The article assumes rather than explains why healthy living would lead to a very short terminal phase. It sounds intuitively unlikely. I suspect that longevity would be increased, followed by a decrepit stage that would be little shorter than as at present, as further interventions become available. Health spending would need to rise, and the pensions industry would face another crisis.

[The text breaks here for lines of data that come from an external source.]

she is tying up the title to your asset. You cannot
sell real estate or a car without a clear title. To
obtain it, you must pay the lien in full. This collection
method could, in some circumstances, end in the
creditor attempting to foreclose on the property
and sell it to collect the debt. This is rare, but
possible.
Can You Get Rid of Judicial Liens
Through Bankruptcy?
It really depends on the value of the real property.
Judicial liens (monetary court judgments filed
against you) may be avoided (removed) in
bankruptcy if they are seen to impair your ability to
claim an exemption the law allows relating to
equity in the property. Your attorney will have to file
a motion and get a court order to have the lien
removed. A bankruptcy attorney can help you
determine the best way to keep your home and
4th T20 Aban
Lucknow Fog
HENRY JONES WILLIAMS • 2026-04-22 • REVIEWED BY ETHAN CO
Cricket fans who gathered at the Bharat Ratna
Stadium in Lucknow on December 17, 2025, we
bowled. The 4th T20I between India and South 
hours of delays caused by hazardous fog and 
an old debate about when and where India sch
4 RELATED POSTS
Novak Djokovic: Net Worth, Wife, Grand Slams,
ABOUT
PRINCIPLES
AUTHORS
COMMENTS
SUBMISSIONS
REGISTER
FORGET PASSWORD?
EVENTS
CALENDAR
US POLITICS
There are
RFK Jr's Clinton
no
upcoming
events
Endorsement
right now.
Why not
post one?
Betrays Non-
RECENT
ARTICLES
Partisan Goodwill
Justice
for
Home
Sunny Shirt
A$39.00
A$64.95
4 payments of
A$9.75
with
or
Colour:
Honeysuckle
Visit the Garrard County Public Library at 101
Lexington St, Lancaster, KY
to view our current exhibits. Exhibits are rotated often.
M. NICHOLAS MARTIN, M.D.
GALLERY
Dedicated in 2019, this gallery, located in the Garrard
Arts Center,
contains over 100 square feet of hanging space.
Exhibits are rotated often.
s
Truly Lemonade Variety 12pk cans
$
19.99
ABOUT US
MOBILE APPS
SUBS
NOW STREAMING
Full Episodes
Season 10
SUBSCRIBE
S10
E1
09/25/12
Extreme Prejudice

And what if something does turn up which has say a one in ten chance of doubling longevity, but also a one in two chance of killing you there and then? Do nothing and you’ve got ten years of increasing decrepitude. Do it, and five in ten you live no longer, four in ten you live ten more years, one in ten a further 85 years. That would be a mean life expectancy of 12 1/2 years, of which 7 1/2 years would be in good health. Statistically, it would be the slighty better buy both for you and for the health service, if you can believe the data. I’m pretty sure I wouldn’t. And think of the angst as you took the pill, with a 50% chance of dying there and then. It would be a hard enough decision if you did not believe in an afterlife. If you do, then you may conclude it best to let nature take its course, and face your maker when that time comes, even though you would be costing the heath service money. You just can’t easily say who’s the saint and who’s the sinner. Some advances in science might be better never happening. That can’t stop them though. They’re meant well.